今年、「グランベルホテル」ブランド誕生から開業20周年を迎えることから、最大53%オフ割引となる感謝価格の設定や宿泊券をプレゼントするキャンペーンなど4つの施策を実施する。
丸山室長は「次の20周年に向けて、ブランドを再定義していく。この一環として、認知度と顧客満足度の向上のために、さまざまな施策を展開していく」と語った。
同日には4月24日(金)に開業する虎ノ門ホリックホテルの説明会も開いた。
虎ノ門ホリックホテルは、グランベルホテルグループで東京都内8拠点目となる施設。宿泊者一人ひとりへのおもてなしに注力しようと、全49室のコンパクトなホテルに仕上げた。
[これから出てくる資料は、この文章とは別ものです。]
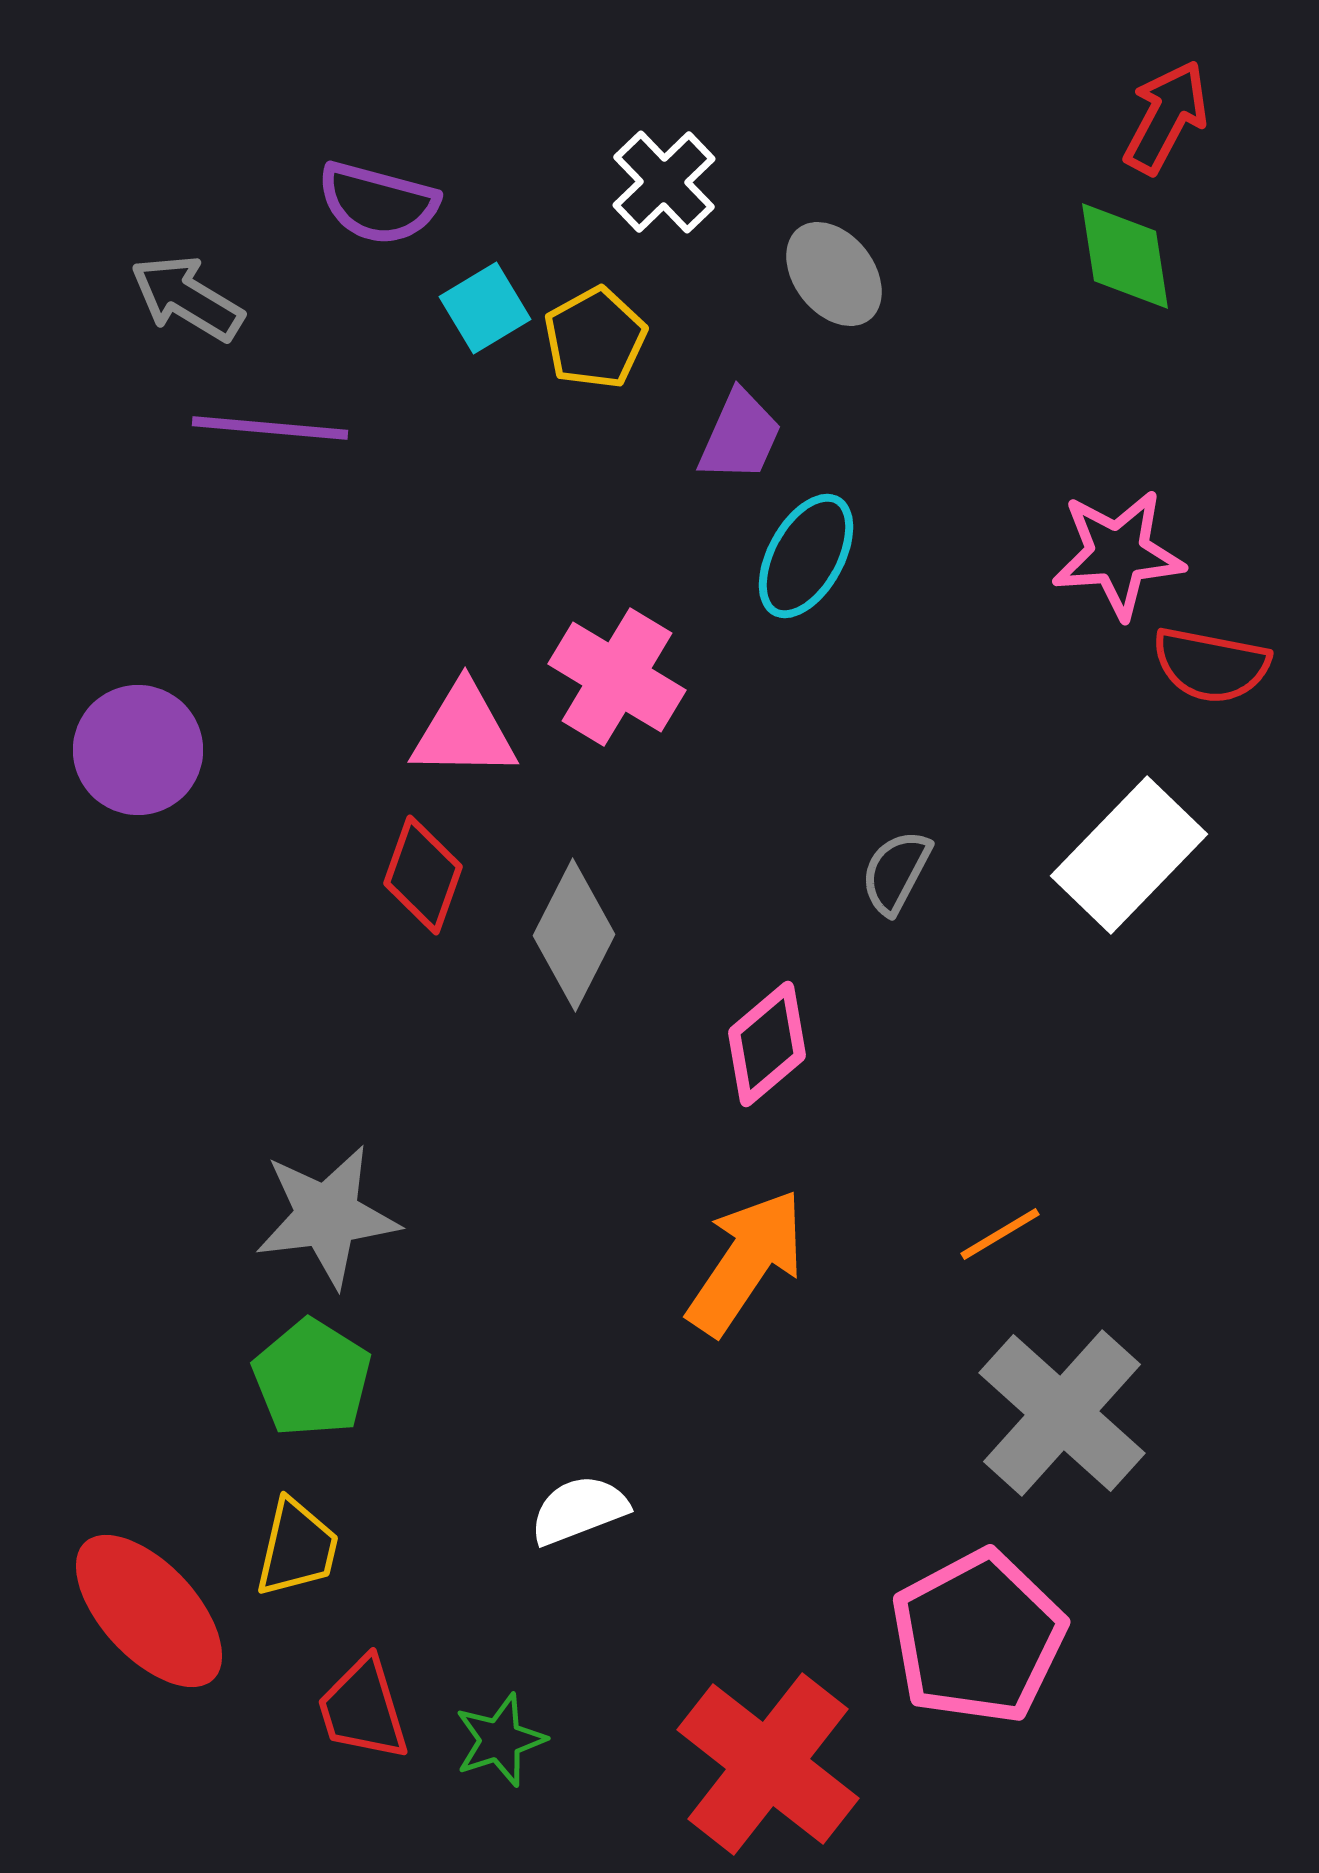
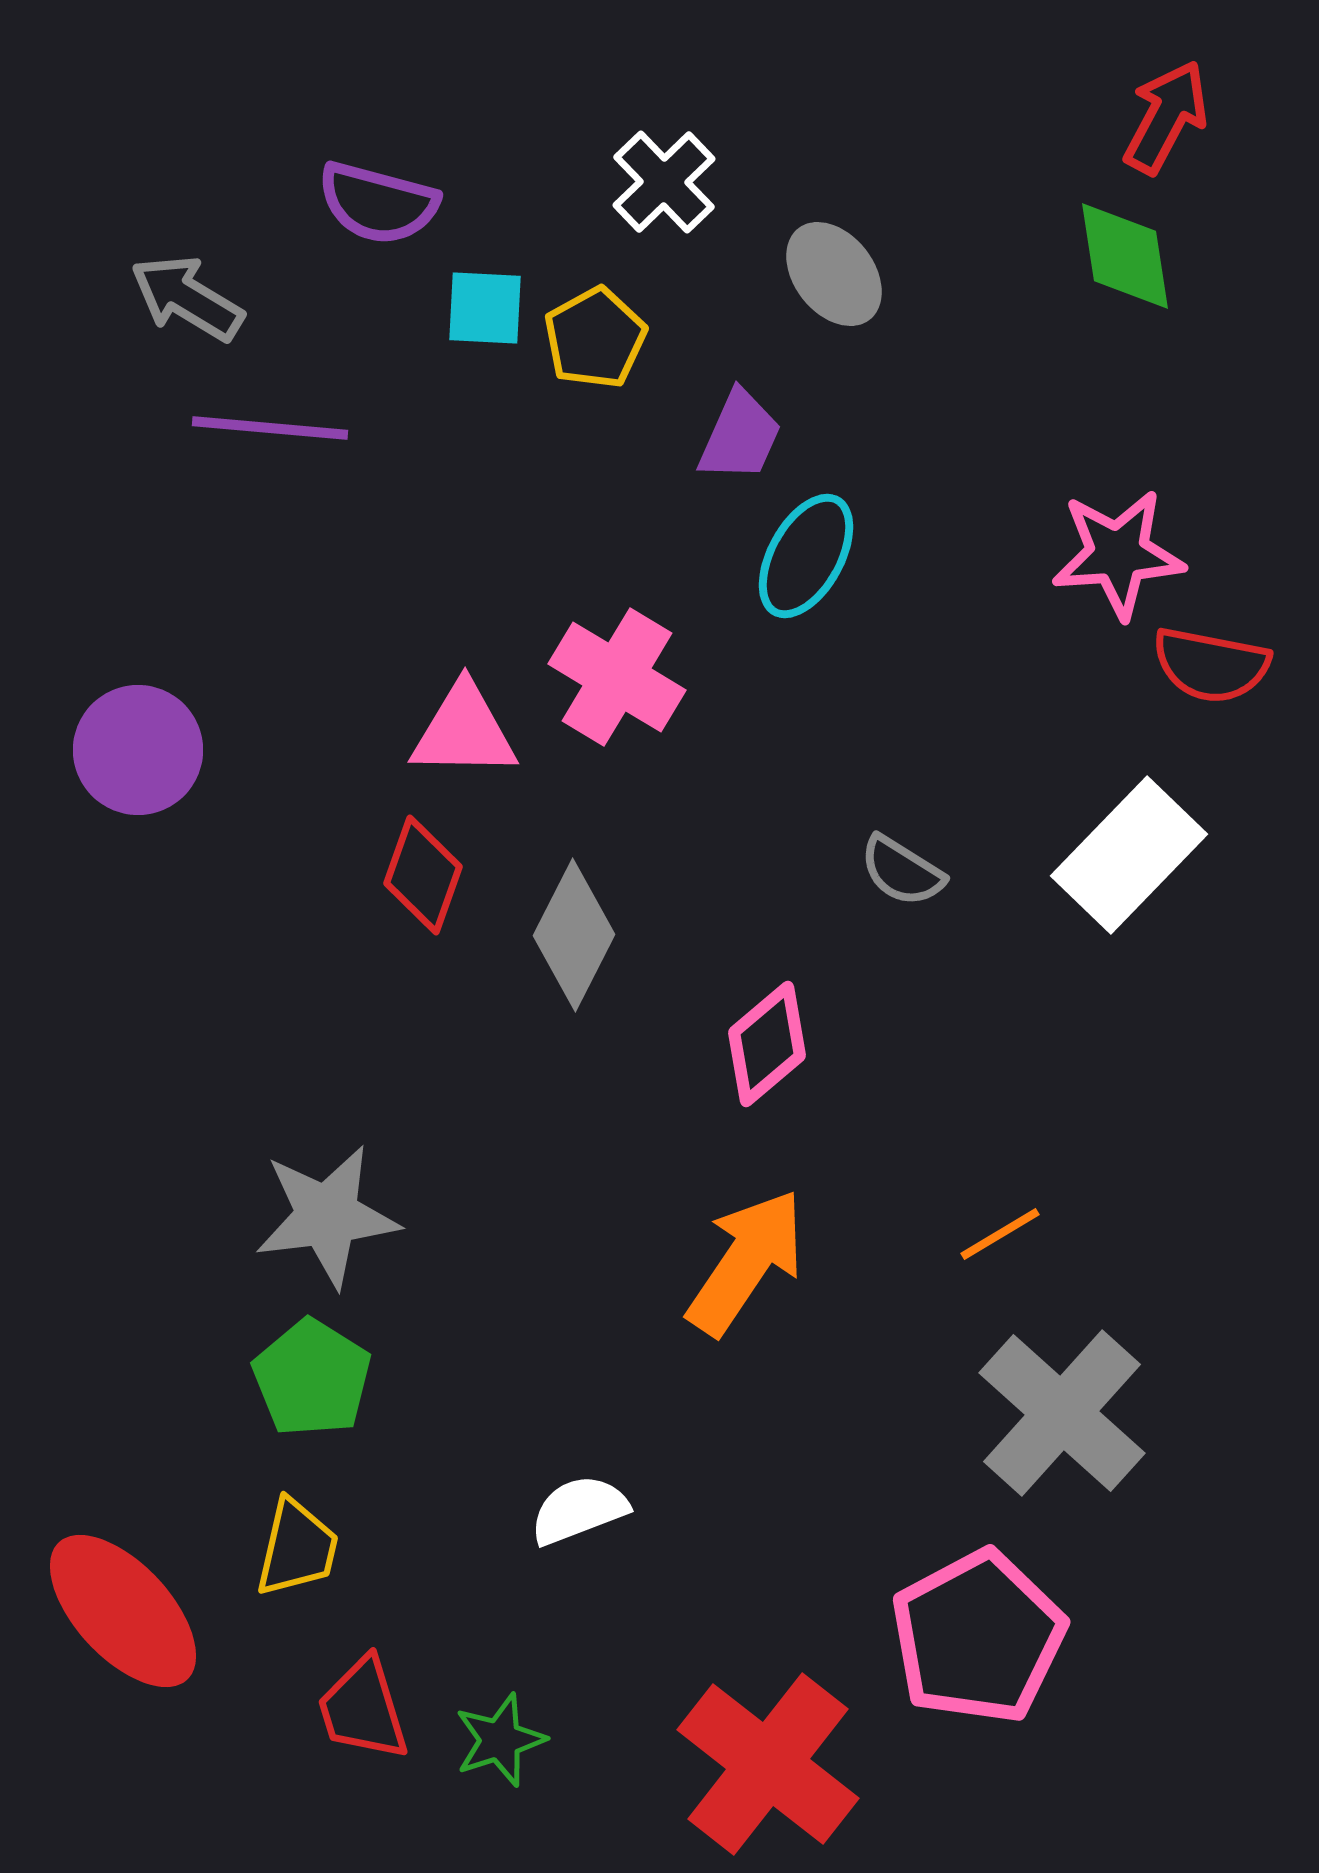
cyan square: rotated 34 degrees clockwise
gray semicircle: moved 6 px right, 1 px up; rotated 86 degrees counterclockwise
red ellipse: moved 26 px left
客室はコンパクトラグジュアリーをコンセプトに、天井の高さを3㍍にしたほか、快適な睡眠を提供するため、アメリカ発のマットレスブランド「サータ」を採用した。宿泊客にスマートフォンで調べる手間を省き、スムーズに情報を取得してもらおうと、全客室にAIスピーカーを設け、館内情報や周辺の飲食店などを案内する。